Mac – Github for Mac installs a webserver, “github conduit.” Is that a security risk

githubmacSecurity

Github for Mac is a helpful app provided for free by the people at Github.com. It’s an Mac OS X GUI for simple operations with git, and works quite well.

It turns out that when I visit a repo on github.com with my browser and attempt to clone the repo, JavaScript in the browser attempts to communicate with a webserver on my computer installed by the GitHub app, called “github conduit.” If it cannot communicate, when I try to clone a repo by hitting “Clone in Desktop” on the GitHub webpage, I get served an ad for the app, rather than having the repo cloned. Here’s the access according to the network monitor in Chrome:

Request URL:https://ghconduit.com:25035/status
Request Headers
Provisional headers are shown
Origin:https://github.com
Referer:https://github.com/BoltsFramework/Bolts-Android
User-Agent:Mozilla/5.0 (Macintosh; Intel Mac OS X 10_10_1) AppleWebKit/537.36 (KHTML, like Gecko) Chrome/38.0.2125.122 Safari/537.36
X-DevTools-Emulate-Network-Conditions-Client-Id:00AF4013-DCE9-FF8D-32B2-9FA7D33BE9B5

I queried this with GitHub support, and they referred me to this support article. That says:

When you run GitHub for Mac, it automatically launches Conduit and tells Mac OS X to keep it alive. Thus, if Conduit crashes or you terminate it with Activity Monitor or kill, it will relaunch, even if GitHub for Mac is not running.

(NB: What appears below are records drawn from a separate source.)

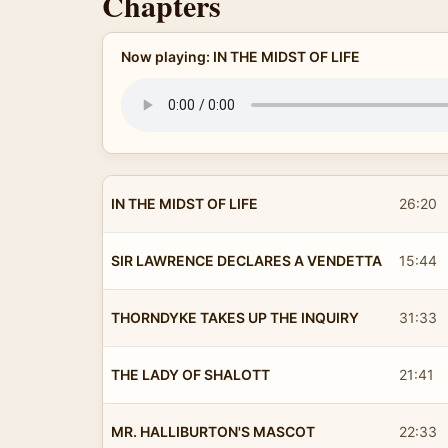
Chapters
Now playing: IN THE MIDST OF LIFE
IN THE MIDST OF LIFE
26:20
SIR LAWRENCE DECLARES A VENDETTA
15:44
THORNDYKE TAKES UP THE INQUIRY
31:33
THE LADY OF SHALOTT
21:41
MR. HALLIBURTON'S MASCOT
22:33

This surprised me. Having JavaScript in my browser talk to a local server of some sort, about which I know little, seems a possible security risk, especially since this wasn’t explained when I installed the GitHub app.

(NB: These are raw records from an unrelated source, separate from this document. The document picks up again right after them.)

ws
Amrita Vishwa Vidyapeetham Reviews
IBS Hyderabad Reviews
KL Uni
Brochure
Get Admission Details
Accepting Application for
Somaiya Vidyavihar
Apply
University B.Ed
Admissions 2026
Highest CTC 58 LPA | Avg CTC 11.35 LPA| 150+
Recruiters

Is this reasonable? Should I be worried if my browser can talk to this server?

Best Answer

Yes, you should be worried about this. Any website can detect if you have GitHub for Mac installed by detecting if ghconduit.com loads or not. For example:

<script src="https://ghconduit.com:25035/status" onload="alert('GitHub for Mac is installed.')" onerror="alert('GitHub for Mac is not installed.')"></script>

A malicious website could use this to track users or target ads to programmers, all cross-browser. Luckily, no company seems to be doing that.